Libya 2011: yes, we were right

Submitted by martin on 25 August, 2021 - 11:07 Author: Dan Katz
Libyan exiles in Dublin, 2011

Referring back to a debate in 2011


The rebellions which became known as the “Arab Spring” began in Tunisia in December 2010, quickly spreading to Algeria, Egypt and other states. Mass movements demanding freedom and democracy took to the streets.

On Tuesday 15 February 2011 an uprising began against the ferociously repressive Libyan regime led by the weird and homicidal Muammar Qaddafi. On 19 February, in Benghazi, in the east of the country, part of the armed forces came over to the protesters.

Qaddafi denounced the rebels as “cockroaches” and promised to clean up Libya, “inch by inch, house by house, home by home, alleyway by alleyway.” Qaddafi had staged mass public executions in Benghazi and the rebels knew that if he re-took the town they would be massacred.

The UN authorised an operation, “to protect civilians and civilian populated areas under threat of attack.” Reluctantly the Obama government in the US led a Western intervention. American and UK submarines launched cruise missiles and the French air force attacked Qaddafi’s tanks as they moved on Benghazi.

The Libyan oppositionists – perfectly reasonably, and as was their right - called for the West to impose a no fly zone, similar to that which had protected the Iraqi Kurds in the aftermath of the first Iraq war, while opposing the intervention of troops on the ground.

And the UN voted for an arms embargo on the Libyan regime and to freeze Qaddafi’s assets.

On 20 March a tiny Stop the War protest outside Downing Street demanded “No Western intervention” while having nothing to say in opposition to Qaddafi’s war on the democratic rebellion. Counterfire said, “Hands off Libya!” The CPGB-ML added (honestly and consistently, but absurdly) “Victory to Qaddafi!”

Socialist Worker wanted their cake, and wanted to eat their cake, too. SW headlined with “No to intervention in Libya! Victory to the Arab revolutions!” Not for the first time the two parts of an SW headline contradicted each other: without Western military help the Arab revolution in Libya would have been quickly killed off by Qaddafi.

And if Qaddafi won in Libya the broader mobilisations for democracy across the Arab world would have suffered a major, demoralising defeat, and the Arab dictatorships would have received a morale boost.

Nevertheless the SWP’s intellectual Alex Callinicos knew very well that the alternative to Western intervention was the mass murder of the rebels. But was the prospect of a massacre something that should even concern the left? In Socialist Worker Callinicos stated that, “the sad fact is that massacres are a chronic feature of capitalism.” The well-off academic, Callinicos, shrugged and wrote, “the revolutionary left is, alas, too weak to stop [massacres].” Callinicos himself was unlikely to be strung up from a lamppost outside his nice Islington home and could be relaxed about the prospect while enjoying a coffee and a spot of brunch.
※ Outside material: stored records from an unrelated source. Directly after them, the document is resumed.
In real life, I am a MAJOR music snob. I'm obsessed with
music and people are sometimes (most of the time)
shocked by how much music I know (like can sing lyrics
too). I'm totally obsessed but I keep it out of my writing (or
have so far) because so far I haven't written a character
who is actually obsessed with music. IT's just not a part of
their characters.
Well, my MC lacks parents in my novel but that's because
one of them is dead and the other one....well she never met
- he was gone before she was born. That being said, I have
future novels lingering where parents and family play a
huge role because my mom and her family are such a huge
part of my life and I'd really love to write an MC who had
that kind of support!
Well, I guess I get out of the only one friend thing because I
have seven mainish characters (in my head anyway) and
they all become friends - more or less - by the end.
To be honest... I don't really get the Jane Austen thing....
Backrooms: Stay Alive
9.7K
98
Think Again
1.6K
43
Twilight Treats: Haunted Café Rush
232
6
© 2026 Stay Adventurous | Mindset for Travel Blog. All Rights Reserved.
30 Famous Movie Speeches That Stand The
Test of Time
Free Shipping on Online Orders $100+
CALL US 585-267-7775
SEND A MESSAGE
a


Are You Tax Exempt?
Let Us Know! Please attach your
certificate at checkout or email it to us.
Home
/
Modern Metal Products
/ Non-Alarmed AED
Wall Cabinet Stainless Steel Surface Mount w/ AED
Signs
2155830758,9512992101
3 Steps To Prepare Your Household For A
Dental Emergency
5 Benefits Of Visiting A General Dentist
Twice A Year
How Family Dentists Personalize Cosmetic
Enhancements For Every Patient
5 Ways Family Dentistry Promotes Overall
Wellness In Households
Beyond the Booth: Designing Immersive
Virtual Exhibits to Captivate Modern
Workers’ Liberty did not think we could stop massacres by ourselves, or could calibrate advice to the big powers so as deftly to stop massacres but avoid bad side-effects. But we wanted to rebels to beat Qaddafi. So, logically, we avoided slogans like “Stop the NATO bombing” which would help the Libyan regime. An AWL leaflet declared: “No illusions in West but ‘anti-intervention’ opposition is abandoning rebels”.
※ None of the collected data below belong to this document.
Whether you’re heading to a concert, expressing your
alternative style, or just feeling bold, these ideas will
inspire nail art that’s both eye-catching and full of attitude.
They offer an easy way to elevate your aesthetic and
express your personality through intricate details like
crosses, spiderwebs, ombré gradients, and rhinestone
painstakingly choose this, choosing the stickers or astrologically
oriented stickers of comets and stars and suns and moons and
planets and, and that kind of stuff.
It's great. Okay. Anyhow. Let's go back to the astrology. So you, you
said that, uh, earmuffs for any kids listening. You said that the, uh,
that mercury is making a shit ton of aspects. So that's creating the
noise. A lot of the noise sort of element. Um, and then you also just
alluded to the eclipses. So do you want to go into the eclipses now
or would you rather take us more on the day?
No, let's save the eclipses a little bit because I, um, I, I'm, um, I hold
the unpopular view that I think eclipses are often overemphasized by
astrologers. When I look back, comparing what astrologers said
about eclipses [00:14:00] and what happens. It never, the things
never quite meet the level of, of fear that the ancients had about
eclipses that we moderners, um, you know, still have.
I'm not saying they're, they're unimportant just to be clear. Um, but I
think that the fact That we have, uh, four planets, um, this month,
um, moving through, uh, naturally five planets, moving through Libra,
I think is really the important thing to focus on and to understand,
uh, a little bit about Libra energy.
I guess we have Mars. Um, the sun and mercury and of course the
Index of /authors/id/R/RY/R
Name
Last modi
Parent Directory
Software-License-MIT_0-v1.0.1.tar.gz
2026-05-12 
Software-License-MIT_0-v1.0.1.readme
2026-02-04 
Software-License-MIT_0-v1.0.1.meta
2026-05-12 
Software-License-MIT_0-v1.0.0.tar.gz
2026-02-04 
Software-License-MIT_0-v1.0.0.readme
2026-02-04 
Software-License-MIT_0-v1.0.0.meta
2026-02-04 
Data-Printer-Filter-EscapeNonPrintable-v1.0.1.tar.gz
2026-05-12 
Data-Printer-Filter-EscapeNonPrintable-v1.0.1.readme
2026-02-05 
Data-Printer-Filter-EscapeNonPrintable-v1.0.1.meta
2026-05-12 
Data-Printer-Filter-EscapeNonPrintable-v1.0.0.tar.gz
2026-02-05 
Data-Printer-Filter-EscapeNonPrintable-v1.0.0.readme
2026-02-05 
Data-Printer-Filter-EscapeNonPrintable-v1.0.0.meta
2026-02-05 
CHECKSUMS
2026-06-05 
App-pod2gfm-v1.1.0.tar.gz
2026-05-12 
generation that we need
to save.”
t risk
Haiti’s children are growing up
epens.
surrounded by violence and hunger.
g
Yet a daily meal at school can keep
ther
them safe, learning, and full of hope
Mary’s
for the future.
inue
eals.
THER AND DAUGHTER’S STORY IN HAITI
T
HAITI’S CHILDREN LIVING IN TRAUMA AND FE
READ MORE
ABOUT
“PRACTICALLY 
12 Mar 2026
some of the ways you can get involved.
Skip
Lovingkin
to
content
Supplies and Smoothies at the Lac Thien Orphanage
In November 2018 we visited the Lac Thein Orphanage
Is this “pro-imperialist”? No it is simply honest, nuanced and avoids the stupidity of positively advocating something which would lead to a disaster for the opposition.
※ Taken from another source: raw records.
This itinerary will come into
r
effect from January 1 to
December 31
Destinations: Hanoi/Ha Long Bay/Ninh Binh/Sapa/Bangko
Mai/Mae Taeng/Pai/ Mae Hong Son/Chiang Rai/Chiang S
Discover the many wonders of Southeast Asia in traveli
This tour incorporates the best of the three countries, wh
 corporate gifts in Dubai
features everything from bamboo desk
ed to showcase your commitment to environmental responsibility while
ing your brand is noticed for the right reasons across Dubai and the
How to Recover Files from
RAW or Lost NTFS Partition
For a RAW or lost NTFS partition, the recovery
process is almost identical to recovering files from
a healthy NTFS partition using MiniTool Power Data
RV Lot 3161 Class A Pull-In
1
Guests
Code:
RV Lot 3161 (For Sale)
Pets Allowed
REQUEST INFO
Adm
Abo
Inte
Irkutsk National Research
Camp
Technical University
Refusing to agitate against Western military action is not the same as supporting the Western powers. We didn’t. We advocated distrust of Cameron, Sarkozy and Obama.

To bolster “left” arguments against Western intervention it became common to believe that the West intended to occupy Libya to get Libyan oil. We said that was unlikely. Why would they bother, when it would be cheaper and easier to buy it on the market if Libya had any sort of functioning government? Indeed, we were right, and there was no occupation. The Western governments were more bothered about bourgeois stability than direct control of oil.

And finally, there is a justification used by the “Hands off Libya” left which only exists with hindsight. That is: Western intervention only led to chaos in Libya. It is true, of course, that Libya is now a failed state, partitioned by warlords, each backed by various malign regional and foreign powers.

However we are not mere observers of events, we are not bourgeois historians, people who exist to pick over debris. We comment as activists involved in the struggle, as political actors who – in this case – were defending our people, the Libyan insurgents, against a vile dictatorship.

We never claimed or even suggested that the Western military action would secure a good outcome; only that support (by implication) for a massacre in Benghazi would quickly and drastically close off possibilities of good outcomes. There was no assurance of a good outcome, but equally nothing inevitable about the chaos in Libya which exists now. By 2012 there were a vast number of political organisations, unions, and new papers and radio stations in operation. The election of July 2012 were relatively free and fair and democrats, rather than Islamists, won the poll.

The chaos that developed after 2012 was, in good part, a consequence of the general defeat of the Arab Spring.